## SUPPLIED DATA

____________________

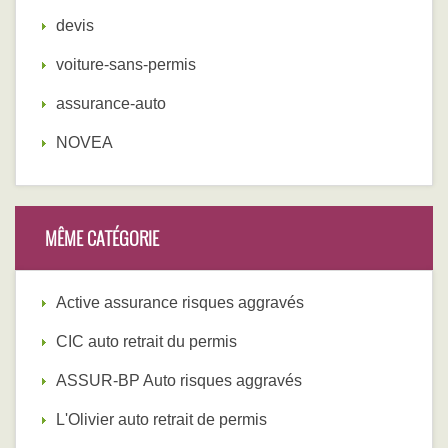
devis
voiture-sans-permis
assurance-auto
NOVEA
MÊME CATÉGORIE
Active assurance risques aggravés
CIC auto retrait du permis
ASSUR-BP Auto risques aggravés
L'Olivier auto retrait de permis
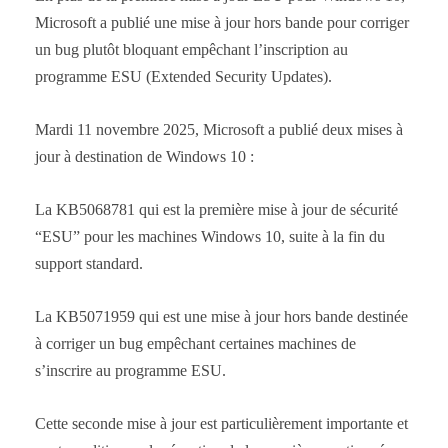
Microsoft a publié une mise à jour hors bande pour corriger
un bug plutôt bloquant empêchant l’inscription au
programme ESU (Extended Security Updates).
Mardi 11 novembre 2025, Microsoft a publié deux mises à
jour à destination de Windows 10 :
La KB5068781 qui est la première mise à jour de sécurité
“ESU” pour les machines Windows 10, suite à la fin du
support standard.
La KB5071959 qui est une mise à jour hors bande destinée
à corriger un bug empêchant certaines machines de
s’inscrire au programme ESU.
Cette seconde mise à jour est particulièrement importante et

____________________

## EXERCISE REQUIREMENTS
Leave the images out and output the remaining material exactly as it stands.

## ANSWER AREA
devis
voiture-sans-permis
assurance-auto
NOVEA
MÊME CATÉGORIE
Active assurance risques aggravés
CIC auto retrait du permis
ASSUR-BP Auto risques aggravés
L'Olivier auto retrait de permis
Microsoft a publié une mise à jour hors bande pour corriger
un bug plutôt bloquant empêchant l’inscription au
programme ESU (Extended Security Updates).
Mardi 11 novembre 2025, Microsoft a publié deux mises à
jour à destination de Windows 10 :
La KB5068781 qui est la première mise à jour de sécurité
“ESU” pour les machines Windows 10, suite à la fin du
support standard.
La KB5071959 qui est une mise à jour hors bande destinée
à corriger un bug empêchant certaines machines de
s’inscrire au programme ESU.
Cette seconde mise à jour est particulièrement importante et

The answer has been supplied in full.